BINDER: Instantly Adaptive Mobile Manipulation with Open-Vocabulary Commands
Seongwon Cho, Daechul Ahn, Donghyun Shin, Hyeonbeom Choi, San Kim, Jonghyun Choi
AI summary
Problem
Prior open-vocabulary mobile manipulation systems rely on intermittent, computationally expensive 3D scene reconstruction, leaving robots with limited environmental awareness between updates and causing missed objects, delayed error detection, and slower replanning.
Approach
BINDER separates strategic planning from continuous monitoring using a dual-process architecture: a Deliberative Response Module handles high-level task planning with 3D maps, while an Instant Response Module continuously analyzes video streams to detect changes and trigger on-demand updates or local corrections.
Key results
- Decouples continuous video monitoring from selective 3D reconstruction to maintain awareness without computational overhead
- Implements bidirectional coordination where the planning module guides monitoring attention and the monitoring module triggers on-demand updates
- Achieves substantially higher success rates and task efficiency than state-of-the-art baselines in real-world dynamic environments
- Enables immediate grasp correction, early failure detection, and opportunistic replanning during navigation and manipulation
Why it matters
Provides a computationally efficient and robust perception strategy for real-world robotic deployment in dynamic, unstructured environments like homes and offices.
Abstract
Open-vocabulary mobile manipulation (OVMM) requires robots to follow language instructions, navigate, and manipulate while updating their world representation as the environment changes dynamically.
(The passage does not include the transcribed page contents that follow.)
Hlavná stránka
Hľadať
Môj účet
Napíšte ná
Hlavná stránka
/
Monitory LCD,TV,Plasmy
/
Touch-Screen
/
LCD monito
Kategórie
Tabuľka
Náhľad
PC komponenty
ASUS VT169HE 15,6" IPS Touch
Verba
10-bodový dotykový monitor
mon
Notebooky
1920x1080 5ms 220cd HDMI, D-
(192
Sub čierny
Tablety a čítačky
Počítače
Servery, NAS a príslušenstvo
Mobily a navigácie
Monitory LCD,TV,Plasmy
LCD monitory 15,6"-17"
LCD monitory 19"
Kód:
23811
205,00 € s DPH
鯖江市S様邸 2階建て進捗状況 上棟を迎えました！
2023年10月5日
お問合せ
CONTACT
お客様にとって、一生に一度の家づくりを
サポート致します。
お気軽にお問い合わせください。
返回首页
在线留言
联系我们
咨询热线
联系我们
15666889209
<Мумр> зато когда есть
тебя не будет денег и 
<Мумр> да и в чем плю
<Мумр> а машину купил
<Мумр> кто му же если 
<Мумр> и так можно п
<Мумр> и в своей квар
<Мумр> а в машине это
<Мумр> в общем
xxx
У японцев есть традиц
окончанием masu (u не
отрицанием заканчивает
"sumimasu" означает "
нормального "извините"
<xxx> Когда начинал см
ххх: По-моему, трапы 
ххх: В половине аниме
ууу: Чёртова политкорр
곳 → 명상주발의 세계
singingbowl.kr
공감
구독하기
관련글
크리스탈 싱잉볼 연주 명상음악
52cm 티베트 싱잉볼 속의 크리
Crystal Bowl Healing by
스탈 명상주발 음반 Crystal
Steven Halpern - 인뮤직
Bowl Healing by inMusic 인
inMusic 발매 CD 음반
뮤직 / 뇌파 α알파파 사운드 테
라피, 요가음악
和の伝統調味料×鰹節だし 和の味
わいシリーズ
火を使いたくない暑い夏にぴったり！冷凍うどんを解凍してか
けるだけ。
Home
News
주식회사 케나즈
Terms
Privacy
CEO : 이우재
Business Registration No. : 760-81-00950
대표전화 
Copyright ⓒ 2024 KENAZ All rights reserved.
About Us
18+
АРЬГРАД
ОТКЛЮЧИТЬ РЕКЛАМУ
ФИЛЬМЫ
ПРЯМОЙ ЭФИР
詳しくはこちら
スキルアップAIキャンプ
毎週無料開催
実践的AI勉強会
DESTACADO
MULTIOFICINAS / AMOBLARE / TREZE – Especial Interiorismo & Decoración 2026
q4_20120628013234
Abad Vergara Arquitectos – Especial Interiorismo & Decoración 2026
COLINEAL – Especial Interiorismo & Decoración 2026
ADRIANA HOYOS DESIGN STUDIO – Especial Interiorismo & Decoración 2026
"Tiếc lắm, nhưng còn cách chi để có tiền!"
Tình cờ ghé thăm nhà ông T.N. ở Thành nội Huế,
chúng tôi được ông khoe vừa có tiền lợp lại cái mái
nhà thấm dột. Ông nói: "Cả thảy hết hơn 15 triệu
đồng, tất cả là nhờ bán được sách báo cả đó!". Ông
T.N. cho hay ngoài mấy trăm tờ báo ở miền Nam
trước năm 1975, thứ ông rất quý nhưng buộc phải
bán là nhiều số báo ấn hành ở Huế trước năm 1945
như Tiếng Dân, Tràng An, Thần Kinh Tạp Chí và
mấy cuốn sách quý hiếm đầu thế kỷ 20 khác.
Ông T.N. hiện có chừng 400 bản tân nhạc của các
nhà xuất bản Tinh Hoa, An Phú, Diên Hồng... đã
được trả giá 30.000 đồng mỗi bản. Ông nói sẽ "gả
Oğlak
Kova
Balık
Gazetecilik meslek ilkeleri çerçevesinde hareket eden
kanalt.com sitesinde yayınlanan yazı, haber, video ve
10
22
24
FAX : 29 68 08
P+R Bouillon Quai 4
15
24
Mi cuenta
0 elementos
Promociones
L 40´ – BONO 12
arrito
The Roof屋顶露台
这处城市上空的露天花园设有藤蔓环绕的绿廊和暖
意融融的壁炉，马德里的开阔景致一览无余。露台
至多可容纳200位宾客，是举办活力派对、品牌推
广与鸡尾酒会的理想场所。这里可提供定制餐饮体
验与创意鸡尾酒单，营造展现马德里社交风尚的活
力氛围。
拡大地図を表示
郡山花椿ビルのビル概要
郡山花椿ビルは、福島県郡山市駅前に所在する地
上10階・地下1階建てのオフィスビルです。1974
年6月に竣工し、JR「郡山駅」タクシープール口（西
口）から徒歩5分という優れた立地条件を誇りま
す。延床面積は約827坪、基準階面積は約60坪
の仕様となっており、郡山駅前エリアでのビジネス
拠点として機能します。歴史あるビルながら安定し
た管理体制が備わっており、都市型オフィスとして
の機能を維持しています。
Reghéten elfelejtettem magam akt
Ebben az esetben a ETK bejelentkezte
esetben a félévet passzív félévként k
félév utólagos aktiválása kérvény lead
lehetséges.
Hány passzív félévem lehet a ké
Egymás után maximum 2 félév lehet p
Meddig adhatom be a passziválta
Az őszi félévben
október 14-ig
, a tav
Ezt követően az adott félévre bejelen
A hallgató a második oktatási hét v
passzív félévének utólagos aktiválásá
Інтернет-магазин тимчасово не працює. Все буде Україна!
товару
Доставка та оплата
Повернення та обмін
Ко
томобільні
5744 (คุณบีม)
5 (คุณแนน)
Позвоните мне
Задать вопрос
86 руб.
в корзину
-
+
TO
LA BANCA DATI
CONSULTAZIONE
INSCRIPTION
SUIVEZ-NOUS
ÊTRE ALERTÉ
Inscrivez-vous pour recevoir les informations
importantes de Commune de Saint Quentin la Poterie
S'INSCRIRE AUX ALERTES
However, most prior works update their world representation only at discrete milestones, such as waypoints or the end of an action step. Such sparse updates leave robots with limited awareness between updates, causing missed objects, delayed error detection, and slower replanning. To address this limitation, we propose BINDER (Bridging INstant and DEliberative Reasoning), a dual-process framework that separates strategic planning from continuous environmental monitoring. BINDER combines a Deliberative Response Module (DRM, a multimodal LLM for task planning) with an Instant Response Module (IRM, a Video-LLM for continuous monitoring). The DRM handles strategic planning through structured 3D scene updates and guides the IRM’s focus, while the IRM processes video streams to update memory, proactively adjust actions, and trigger replanning when needed. This bidirectional coordination ensures continuous awareness without costly updates, enabling reliable and robust operation under dynamic conditions. We evaluate BINDER in three real- world environments where objects are moved during execution and show that it achieves substantially higher success rates and efficiency than state-of-the-art baselines, confirming its effectiveness for real-world deployment.